## Directions for this task
Exact copy, pictures excluded: write out every line below.

## Records shown
((

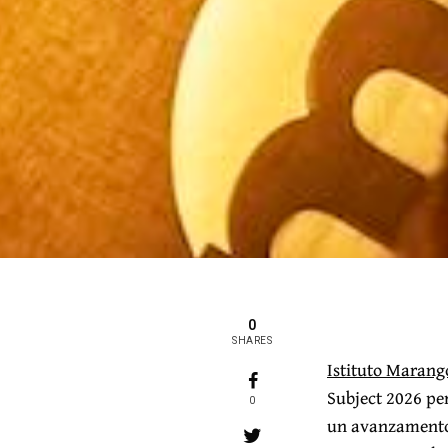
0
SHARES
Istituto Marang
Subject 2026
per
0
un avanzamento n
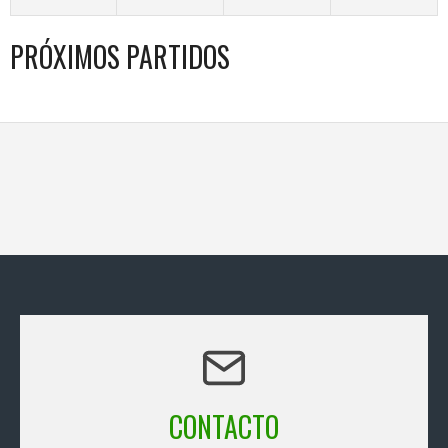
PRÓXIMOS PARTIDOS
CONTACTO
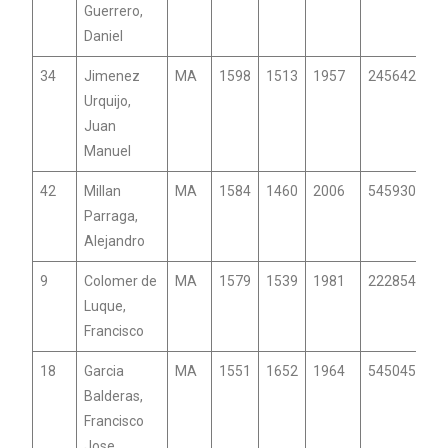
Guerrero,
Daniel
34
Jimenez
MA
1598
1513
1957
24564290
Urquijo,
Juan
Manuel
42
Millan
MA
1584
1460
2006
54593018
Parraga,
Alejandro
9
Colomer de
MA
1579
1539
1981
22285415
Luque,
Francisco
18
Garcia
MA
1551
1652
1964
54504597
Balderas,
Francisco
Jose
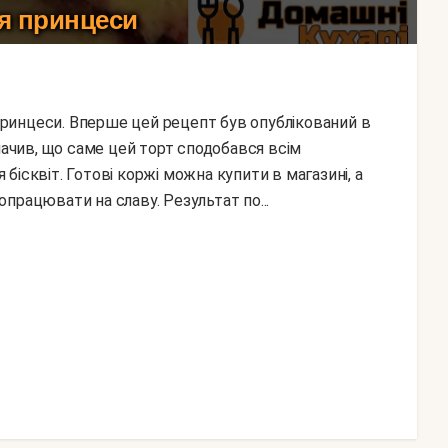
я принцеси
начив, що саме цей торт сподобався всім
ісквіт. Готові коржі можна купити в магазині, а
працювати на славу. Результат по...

))

## Solution to this exercise
0
SHARES
Istituto Marang
Subject 2026
per
0
un avanzamento n
PRÓXIMOS PARTIDOS
CONTACTO
Guerrero,
Daniel
34
Jimenez
MA
1598
1513
1957
24564290
Urquijo,
Juan
Manuel
42
Millan
MA
1584
1460
2006
54593018
Parraga,
Alejandro
9
Colomer de
MA
1579
1539
1981
22285415
Luque,
Francisco
18
Garcia
MA
1551
1652
1964
54504597
Balderas,
Francisco
Jose
я принцеси
начив, що саме цей торт сподобався всім
ісквіт. Готові коржі можна купити в магазині, а
працювати на славу. Результат по...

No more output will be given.